Entries shown:
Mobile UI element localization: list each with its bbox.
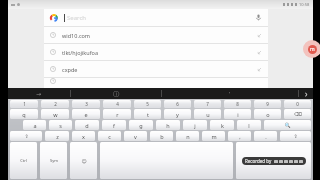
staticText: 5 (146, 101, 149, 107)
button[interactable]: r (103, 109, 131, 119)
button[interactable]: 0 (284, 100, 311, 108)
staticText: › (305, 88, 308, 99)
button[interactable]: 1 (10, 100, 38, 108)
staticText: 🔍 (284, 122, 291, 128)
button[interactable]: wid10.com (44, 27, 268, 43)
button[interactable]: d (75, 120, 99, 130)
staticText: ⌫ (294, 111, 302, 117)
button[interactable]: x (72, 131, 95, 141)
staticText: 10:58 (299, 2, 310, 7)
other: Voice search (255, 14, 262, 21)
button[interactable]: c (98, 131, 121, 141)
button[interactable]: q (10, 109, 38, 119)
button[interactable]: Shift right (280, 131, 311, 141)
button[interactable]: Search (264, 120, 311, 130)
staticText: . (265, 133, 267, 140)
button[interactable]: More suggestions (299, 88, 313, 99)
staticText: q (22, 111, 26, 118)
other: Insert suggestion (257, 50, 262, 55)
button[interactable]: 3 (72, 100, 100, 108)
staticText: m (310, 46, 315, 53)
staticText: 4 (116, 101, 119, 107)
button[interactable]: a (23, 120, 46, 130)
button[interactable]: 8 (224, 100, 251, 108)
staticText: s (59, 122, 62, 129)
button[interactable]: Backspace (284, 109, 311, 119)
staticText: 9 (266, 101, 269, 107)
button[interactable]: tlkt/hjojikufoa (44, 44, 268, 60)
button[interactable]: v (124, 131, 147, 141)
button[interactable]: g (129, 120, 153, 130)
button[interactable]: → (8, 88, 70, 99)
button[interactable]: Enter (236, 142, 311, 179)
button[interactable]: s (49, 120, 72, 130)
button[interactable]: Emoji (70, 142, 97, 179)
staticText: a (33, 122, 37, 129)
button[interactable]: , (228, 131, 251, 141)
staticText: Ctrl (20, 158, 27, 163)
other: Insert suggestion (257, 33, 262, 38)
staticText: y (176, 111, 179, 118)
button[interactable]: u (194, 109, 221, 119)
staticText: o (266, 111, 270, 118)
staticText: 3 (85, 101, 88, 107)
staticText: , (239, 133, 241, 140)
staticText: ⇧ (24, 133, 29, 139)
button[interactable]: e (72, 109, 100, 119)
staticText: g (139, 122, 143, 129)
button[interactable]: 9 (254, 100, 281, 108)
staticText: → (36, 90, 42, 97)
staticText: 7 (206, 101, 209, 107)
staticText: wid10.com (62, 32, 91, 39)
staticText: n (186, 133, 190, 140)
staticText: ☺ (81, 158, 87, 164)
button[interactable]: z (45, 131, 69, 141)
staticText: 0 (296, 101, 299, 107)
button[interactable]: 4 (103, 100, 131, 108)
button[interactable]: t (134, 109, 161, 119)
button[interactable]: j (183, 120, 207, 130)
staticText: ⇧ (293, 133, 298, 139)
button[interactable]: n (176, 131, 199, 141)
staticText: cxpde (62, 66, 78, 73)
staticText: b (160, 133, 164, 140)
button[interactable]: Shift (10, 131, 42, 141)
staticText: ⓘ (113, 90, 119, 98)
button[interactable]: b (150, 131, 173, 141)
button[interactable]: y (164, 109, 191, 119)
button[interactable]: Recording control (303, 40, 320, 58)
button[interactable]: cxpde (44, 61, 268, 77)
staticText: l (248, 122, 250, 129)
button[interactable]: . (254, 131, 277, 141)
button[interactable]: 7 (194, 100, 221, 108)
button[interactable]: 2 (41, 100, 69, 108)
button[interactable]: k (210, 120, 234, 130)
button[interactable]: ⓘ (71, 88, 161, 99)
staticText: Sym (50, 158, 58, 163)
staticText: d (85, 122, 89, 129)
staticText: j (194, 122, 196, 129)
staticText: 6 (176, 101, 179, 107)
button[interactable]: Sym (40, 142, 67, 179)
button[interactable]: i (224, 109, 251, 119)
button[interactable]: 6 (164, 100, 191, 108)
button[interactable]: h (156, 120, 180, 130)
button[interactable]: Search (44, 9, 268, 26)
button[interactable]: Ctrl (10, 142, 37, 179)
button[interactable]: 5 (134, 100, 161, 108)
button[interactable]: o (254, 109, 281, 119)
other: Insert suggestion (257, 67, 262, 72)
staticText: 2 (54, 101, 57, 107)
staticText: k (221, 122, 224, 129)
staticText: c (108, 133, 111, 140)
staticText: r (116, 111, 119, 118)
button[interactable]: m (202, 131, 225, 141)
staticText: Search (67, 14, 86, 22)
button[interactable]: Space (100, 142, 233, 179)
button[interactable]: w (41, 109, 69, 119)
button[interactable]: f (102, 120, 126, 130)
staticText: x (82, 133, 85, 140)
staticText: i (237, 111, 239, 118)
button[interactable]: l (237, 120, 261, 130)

Work item: For this exercise, retype the listing above word for word and omit the pictures.

Exercise answer:
Mobile UI element localization: list each with its bbox.
staticText: 5 (146, 101, 149, 107)
button[interactable]: r (103, 109, 131, 119)
button[interactable]: 0 (284, 100, 311, 108)
staticText: › (305, 88, 308, 99)
button[interactable]: 1 (10, 100, 38, 108)
staticText: 🔍 (284, 122, 291, 128)
button[interactable]: wid10.com (44, 27, 268, 43)
button[interactable]: d (75, 120, 99, 130)
staticText: ⌫ (294, 111, 302, 117)
button[interactable]: x (72, 131, 95, 141)
staticText: 10:58 (299, 2, 310, 7)
other: Voice search (255, 14, 262, 21)
button[interactable]: c (98, 131, 121, 141)
button[interactable]: q (10, 109, 38, 119)
button[interactable]: Shift right (280, 131, 311, 141)
button[interactable]: Search (264, 120, 311, 130)
staticText: . (265, 133, 267, 140)
button[interactable]: More suggestions (299, 88, 313, 99)
staticText: q (22, 111, 26, 118)
other: Insert suggestion (257, 50, 262, 55)
button[interactable]: 3 (72, 100, 100, 108)
staticText: m (310, 46, 315, 53)
staticText: 4 (116, 101, 119, 107)
button[interactable]: a (23, 120, 46, 130)
button[interactable]: 8 (224, 100, 251, 108)
staticText: s (59, 122, 62, 129)
button[interactable]: Backspace (284, 109, 311, 119)
staticText: 9 (266, 101, 269, 107)
button[interactable]: tlkt/hjojikufoa (44, 44, 268, 60)
button[interactable]: v (124, 131, 147, 141)
button[interactable]: g (129, 120, 153, 130)
button[interactable]: → (8, 88, 70, 99)
button[interactable]: Enter (236, 142, 311, 179)
button[interactable]: s (49, 120, 72, 130)
button[interactable]: Emoji (70, 142, 97, 179)
staticText: a (33, 122, 37, 129)
button[interactable]: , (228, 131, 251, 141)
staticText: Ctrl (20, 158, 27, 163)
other: Insert suggestion (257, 33, 262, 38)
staticText: y (176, 111, 179, 118)
button[interactable]: u (194, 109, 221, 119)
staticText: o (266, 111, 270, 118)
staticText: 3 (85, 101, 88, 107)
staticText: , (239, 133, 241, 140)
staticText: ⇧ (24, 133, 29, 139)
button[interactable]: e (72, 109, 100, 119)
staticText: g (139, 122, 143, 129)
button[interactable]: 9 (254, 100, 281, 108)
staticText: → (36, 90, 42, 97)
staticText: 7 (206, 101, 209, 107)
staticText: wid10.com (62, 32, 91, 39)
staticText: n (186, 133, 190, 140)
staticText: ☺ (81, 158, 87, 164)
button[interactable]: z (45, 131, 69, 141)
staticText: 0 (296, 101, 299, 107)
button[interactable]: 4 (103, 100, 131, 108)
button[interactable]: t (134, 109, 161, 119)
button[interactable]: j (183, 120, 207, 130)
staticText: ⇧ (293, 133, 298, 139)
button[interactable]: n (176, 131, 199, 141)
staticText: cxpde (62, 66, 78, 73)
staticText: b (160, 133, 164, 140)
button[interactable]: Shift (10, 131, 42, 141)
staticText: ⓘ (113, 90, 119, 98)
button[interactable]: b (150, 131, 173, 141)
button[interactable]: y (164, 109, 191, 119)
button[interactable]: Recording control (303, 40, 320, 58)
button[interactable]: cxpde (44, 61, 268, 77)
staticText: l (248, 122, 250, 129)
button[interactable]: . (254, 131, 277, 141)
button[interactable]: 7 (194, 100, 221, 108)
button[interactable]: 2 (41, 100, 69, 108)
button[interactable]: k (210, 120, 234, 130)
button[interactable]: ⓘ (71, 88, 161, 99)
staticText: Sym (50, 158, 58, 163)
staticText: d (85, 122, 89, 129)
staticText: j (194, 122, 196, 129)
staticText: 6 (176, 101, 179, 107)
button[interactable]: Sym (40, 142, 67, 179)
button[interactable]: i (224, 109, 251, 119)
button[interactable]: 6 (164, 100, 191, 108)
button[interactable]: h (156, 120, 180, 130)
button[interactable]: Search (44, 9, 268, 26)
button[interactable]: Ctrl (10, 142, 37, 179)
button[interactable]: 5 (134, 100, 161, 108)
button[interactable]: o (254, 109, 281, 119)
other: Insert suggestion (257, 67, 262, 72)
staticText: 2 (54, 101, 57, 107)
staticText: k (221, 122, 224, 129)
staticText: c (108, 133, 111, 140)
staticText: r (116, 111, 119, 118)
button[interactable]: m (202, 131, 225, 141)
staticText: Search (67, 14, 86, 22)
button[interactable]: Space (100, 142, 233, 179)
button[interactable]: w (41, 109, 69, 119)
button[interactable]: f (102, 120, 126, 130)
staticText: x (82, 133, 85, 140)
staticText: i (237, 111, 239, 118)
button[interactable]: l (237, 120, 261, 130)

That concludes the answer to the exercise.